Now, there’s a headline I never thought I would write.
Nor did I ever think I would get an email from my boss at The Post-Star a few months ago about how editorial cartoons depicting Adolf Hitler and Nazi references “might be best avoided” in newspapers.
But I really didn’t think the name of one of time’s most notorious fascists would be brought up by Sean Spicer — in a positive light.
The White House press secretary’s unintentional but poorly-organized argument that even Hitler wasn’t as bad as Syrian President Bashar al-Assad sent waves of disbelief throughout the nation.
“You had someone who was despicable as Hitler who didn’t even sink to using chemical weapons,” Spicer said during a briefing last week, referring to Assad’s chemical attack on Syrian civilians two weeks ago.
Yes, Hitler never used chemical weapons on the battlefield, but he used them to exterminate 6 million Jews, homosexuals, gypsies and disabled people in inhumane concentration camps.
Oops.
Spicer was quickly corrected by the press pool and, amazingly, still tried to create a point out of that reference, even though he knew he was too far gone for any logic to come out of it. He has apologized repeatedly for the comments since.
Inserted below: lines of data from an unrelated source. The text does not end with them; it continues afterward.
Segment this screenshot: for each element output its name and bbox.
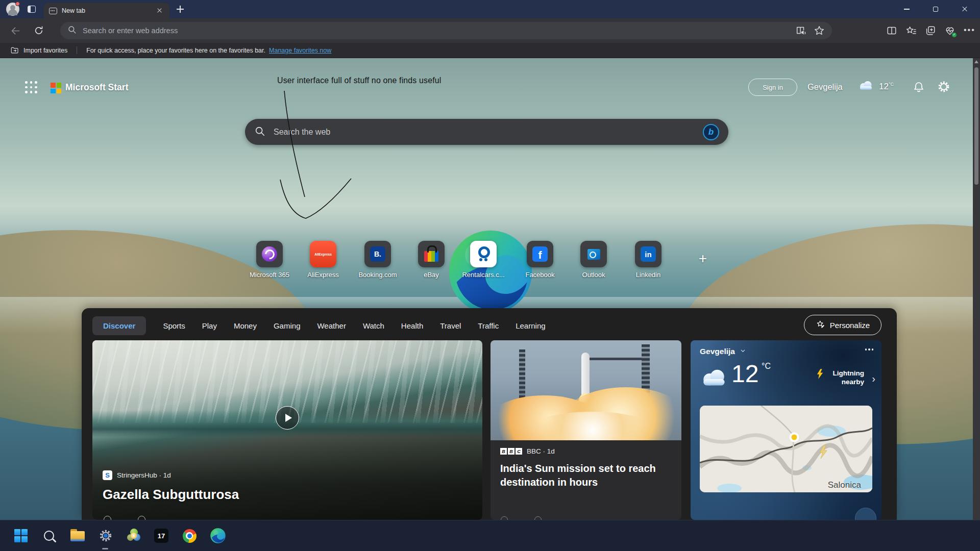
new-tab-button[interactable] bbox=[176, 5, 185, 14]
split-screen-icon[interactable] bbox=[886, 25, 897, 36]
header-weather-city[interactable]: Gevgelija bbox=[807, 82, 843, 92]
quick-link-microsoft365[interactable]: Microsoft 365 bbox=[248, 241, 291, 279]
edge-button[interactable] bbox=[210, 528, 226, 543]
annotation-text: User interface full of stuff no one find… bbox=[277, 76, 442, 85]
weather-card[interactable]: Gevgelija 12 °C Lightning nearby › bbox=[691, 340, 881, 520]
quick-link-rentalcars[interactable]: Rentalcars.c... bbox=[461, 241, 505, 279]
news-title[interactable]: India's Sun mission set to reach destina… bbox=[500, 462, 672, 489]
tab-close-icon[interactable] bbox=[155, 6, 164, 15]
gear-icon bbox=[99, 529, 113, 543]
windows-taskbar: S 17 ENG 4:04 07-Jan-24 bbox=[0, 520, 980, 551]
address-input[interactable] bbox=[83, 27, 795, 35]
header-weather-cloud-icon[interactable] bbox=[857, 81, 874, 93]
taskbar-search-button[interactable] bbox=[41, 528, 57, 543]
facebook-icon: f bbox=[532, 246, 548, 262]
quick-link-facebook[interactable]: f Facebook bbox=[518, 241, 562, 279]
start-button[interactable] bbox=[13, 528, 29, 543]
chrome-button[interactable] bbox=[182, 528, 197, 543]
feed-tab-bar: Discover Sports Play Money Gaming Weathe… bbox=[92, 315, 546, 336]
quick-link-outlook[interactable]: Outlook bbox=[572, 241, 616, 279]
caret-down-icon bbox=[740, 347, 746, 356]
tab-weather[interactable]: Weather bbox=[317, 321, 346, 330]
play-button[interactable] bbox=[276, 406, 299, 430]
scrollbar-thumb[interactable] bbox=[974, 67, 978, 185]
tab-travel[interactable]: Travel bbox=[440, 321, 461, 330]
browser-essentials-icon[interactable]: ✓ bbox=[944, 25, 955, 36]
chevron-right-icon[interactable]: › bbox=[872, 373, 875, 385]
metatrader-button[interactable]: S bbox=[126, 528, 141, 543]
window-maximize-button[interactable] bbox=[924, 0, 947, 18]
tab-actions-icon[interactable] bbox=[28, 5, 37, 14]
address-bar[interactable] bbox=[60, 22, 832, 39]
news-image-rocket-launch bbox=[491, 340, 681, 440]
manage-favorites-link[interactable]: Manage favorites now bbox=[269, 47, 331, 54]
weather-cloud-icon bbox=[699, 369, 728, 389]
profile-notification-dot bbox=[15, 2, 20, 6]
ebay-icon bbox=[424, 251, 438, 262]
weather-more-options-icon[interactable] bbox=[865, 348, 874, 350]
tab-play[interactable]: Play bbox=[202, 321, 217, 330]
collections-icon[interactable] bbox=[925, 25, 936, 36]
file-explorer-button[interactable] bbox=[70, 528, 85, 543]
window-minimize-button[interactable] bbox=[895, 0, 918, 18]
browser-tab[interactable]: New tab bbox=[44, 3, 169, 18]
feed-card-news[interactable]: BBC BBC · 1d India's Sun mission set to … bbox=[491, 340, 681, 520]
add-favorite-star-icon[interactable] bbox=[814, 25, 825, 36]
add-shortcut-plus-icon[interactable]: + bbox=[694, 250, 712, 267]
personalize-button[interactable]: Personalize bbox=[804, 315, 881, 335]
page-scrollbar[interactable] bbox=[973, 58, 980, 520]
reaction-icons-partial[interactable] bbox=[104, 516, 145, 520]
windows-logo-icon bbox=[14, 529, 28, 542]
import-favorites-button[interactable]: Import favorites bbox=[23, 47, 67, 54]
scrollbar-up-arrow[interactable] bbox=[974, 60, 978, 63]
sign-in-button[interactable]: Sign in bbox=[748, 79, 797, 96]
read-aloud-icon[interactable] bbox=[795, 25, 806, 36]
back-icon[interactable] bbox=[8, 23, 22, 38]
favorites-bar: Import favorites For quick access, place… bbox=[0, 43, 980, 58]
news-source-line: BBC · 1d bbox=[527, 447, 555, 455]
import-favorites-icon bbox=[10, 46, 19, 55]
tab-discover[interactable]: Discover bbox=[92, 316, 146, 335]
weather-alert[interactable]: Lightning nearby bbox=[803, 369, 864, 386]
settings-more-icon[interactable]: ••• bbox=[964, 25, 975, 36]
tab-money[interactable]: Money bbox=[234, 321, 257, 330]
lightning-icon bbox=[817, 369, 823, 381]
page-settings-gear-icon[interactable] bbox=[937, 80, 950, 93]
tab-gaming[interactable]: Gaming bbox=[274, 321, 301, 330]
tab-traffic[interactable]: Traffic bbox=[478, 321, 499, 330]
chrome-icon bbox=[183, 529, 197, 543]
weather-map[interactable]: Salonica bbox=[700, 406, 872, 492]
web-search-bar[interactable]: b bbox=[245, 119, 728, 145]
weather-city-dropdown[interactable]: Gevgelija bbox=[700, 347, 746, 356]
header-weather-temp[interactable]: 12°C bbox=[879, 82, 894, 92]
quick-link-aliexpress[interactable]: AliExpress AliExpress bbox=[301, 241, 345, 279]
quick-link-linkedin[interactable]: in Linkedin bbox=[626, 241, 670, 279]
favorites-hub-icon[interactable] bbox=[905, 25, 917, 36]
settings-button[interactable] bbox=[98, 528, 113, 543]
tab-watch[interactable]: Watch bbox=[363, 321, 384, 330]
quick-link-ebay[interactable]: eBay bbox=[409, 241, 453, 279]
stringershub-favicon: S bbox=[103, 470, 112, 480]
tradingview-button[interactable]: 17 bbox=[154, 528, 169, 543]
news-source-row: BBC BBC · 1d bbox=[500, 447, 555, 455]
metatrader-icon: S bbox=[127, 529, 141, 543]
tab-health[interactable]: Health bbox=[401, 321, 423, 330]
video-source-line: StringersHub · 1d bbox=[117, 471, 171, 479]
quick-link-booking[interactable]: B. Booking.com bbox=[356, 241, 400, 279]
feed-card-video[interactable]: S StringersHub · 1d Gazella Subgutturosa bbox=[92, 340, 482, 520]
app-launcher-icon[interactable] bbox=[23, 80, 38, 94]
video-title[interactable]: Gazella Subgutturosa bbox=[103, 487, 239, 503]
page-title[interactable]: Microsoft Start bbox=[65, 82, 128, 93]
tab-sports[interactable]: Sports bbox=[163, 321, 185, 330]
rentalcars-icon bbox=[477, 246, 490, 262]
window-close-button[interactable] bbox=[953, 0, 976, 18]
new-tab-page: Microsoft Start User interface full of s… bbox=[0, 58, 980, 520]
web-search-input[interactable] bbox=[274, 128, 703, 137]
bing-icon[interactable]: b bbox=[703, 124, 719, 140]
reaction-icons-partial[interactable] bbox=[501, 516, 542, 520]
tab-learning[interactable]: Learning bbox=[516, 321, 545, 330]
notifications-bell-icon[interactable] bbox=[913, 81, 925, 93]
map-locate-button-partial[interactable] bbox=[855, 508, 876, 520]
refresh-icon[interactable] bbox=[32, 23, 46, 38]
browser-titlebar: New tab bbox=[0, 0, 980, 18]
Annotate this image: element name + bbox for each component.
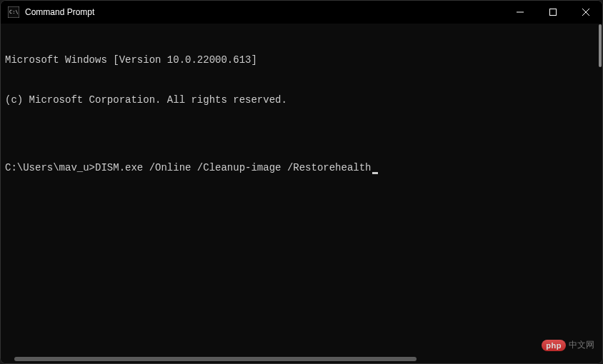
svg-text:C:\: C:\ bbox=[9, 9, 19, 15]
maximize-button[interactable] bbox=[537, 1, 569, 24]
window-controls bbox=[504, 1, 602, 24]
horizontal-scrollbar[interactable] bbox=[14, 357, 589, 361]
watermark: php 中文网 bbox=[542, 339, 594, 351]
maximize-icon bbox=[549, 9, 557, 16]
terminal-output[interactable]: Microsoft Windows [Version 10.0.22000.61… bbox=[1, 24, 602, 363]
watermark-text: 中文网 bbox=[569, 339, 594, 351]
command-prompt-window: C:\ Command Prompt Micr bbox=[0, 0, 603, 364]
titlebar[interactable]: C:\ Command Prompt bbox=[1, 1, 602, 24]
svg-rect-3 bbox=[550, 9, 557, 16]
command-text: DISM.exe /Online /Cleanup-image /Restore… bbox=[95, 162, 371, 173]
vertical-scrollbar[interactable] bbox=[599, 24, 602, 67]
cmd-icon: C:\ bbox=[8, 6, 19, 18]
terminal-prompt-line: C:\Users\mav_u>DISM.exe /Online /Cleanup… bbox=[5, 161, 598, 175]
cursor bbox=[372, 172, 378, 174]
window-title: Command Prompt bbox=[25, 7, 504, 17]
prompt-text: C:\Users\mav_u> bbox=[5, 162, 95, 173]
terminal-line: (c) Microsoft Corporation. All rights re… bbox=[5, 93, 598, 107]
close-button[interactable] bbox=[569, 1, 602, 24]
watermark-badge: php bbox=[542, 340, 566, 351]
close-icon bbox=[582, 9, 589, 16]
minimize-button[interactable] bbox=[504, 1, 537, 24]
terminal-line: Microsoft Windows [Version 10.0.22000.61… bbox=[5, 54, 598, 67]
minimize-icon bbox=[517, 9, 524, 16]
horizontal-scrollbar-thumb[interactable] bbox=[14, 357, 417, 361]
Yes, one of the world’s most evil men has had an odd presence in the current political climate. During the rise of Donald Trump, many have foolishly labeled him as the second coming of Hitler, attempting to connect dots between his words and actions and that of Germany’s most brutal dictator as a way of providing context.
For whatever reason, we love to make a habit of using figures or images from history to illustrate current ones. We do it all the time. We think a really good young basketball player is going to be “the next” Michael Jordan or that a president is going to be “the next” Ronald Reagan.
Given Hitler’s extreme name recognition, it makes it easy to compare him to any person even slightly viewed as an ambitious strongman.
But we need to give it a rest. We currently have no reason to make any comparisons between Hitler and Trump or Assad or anyone. Until Trump tries to violently overthrow the government, spends time in prison for it, grants himself power to act without constitutional limitations, revokes citizenship of a significant portion of the nation’s population, enforces martial law in the streets, attempts to extinguish an entire religion and begins a world war that kills 60 million people, I think it’s safe to say he is not Hitler. You can argue he is a demagogue. You can even argue that he is a fascist. But he is not Hitler.
Some might admit that much, but acknowledge that even any signals of similarities between the two are terrifying. Trump’s attempts at an immigration ban on six Muslim countries is entirely un-American, had absolutely no warrant to even be considered and should be condemned. But that simply doesn’t equate to building camps solely for the purpose of sending millions of innocent people to die. We are not living in 1939 Germany.
For his part, the Syrian president is clearly a member of the modern bad guy club, but declaring that any action he takes is worse than Hitler, as Spicer did, is as absurd as can be. Assad doesn’t need to be compared to anyone. Just like Hitler, he exists on his own plane of maliciousness.
But using Hitler as a comparison isn’t just absurd. It’s dangerous.
We all know the popular saying from George Santayana: “Those who cannot remember the past are condemned to repeat it.” While not repeating history is undoubtedly the most important reason for why we study it in the first place, perhaps the second most important reason is so we do not repeat it incorrectly.
And that’s what we do when we use Hitler to describe anything, save for Hitler himself. While being cautious about another Hitler-type figure — or anything close — coming to power in this world is absolutely justified and necessary, we must also be careful not to overuse the token of Hitler, and what he stood for, to the point that it becomes diluted over time.
We can’t have children generations from now growing up first learning about Hitler as the name their parents used to describe a U.S. president. That kind of distortion could arguably make the emergence of another Hitler more likely. It’s not good enough that we simply remember the past. We have to understand it.
It’s no different than when in 2006, then-Sen. Hillary Clinton said that the Republicans were operating the House of Representatives “like a plantation.”
That is, of course, preposterous.
And like Spicer, Clinton realized very quickly how much of a mistake that was.
As we all must. We need to understand that the correlations we make to Hitler or plantations are simply inappropriate, wrong, arrogant and should be merely academic. They are both their own dark and unfortunate chapters in the human race that we don’t have the luxury of tossing around repeatedly like a game of dodgeball. It is important history. And in cases like these, it is best to keep history as such.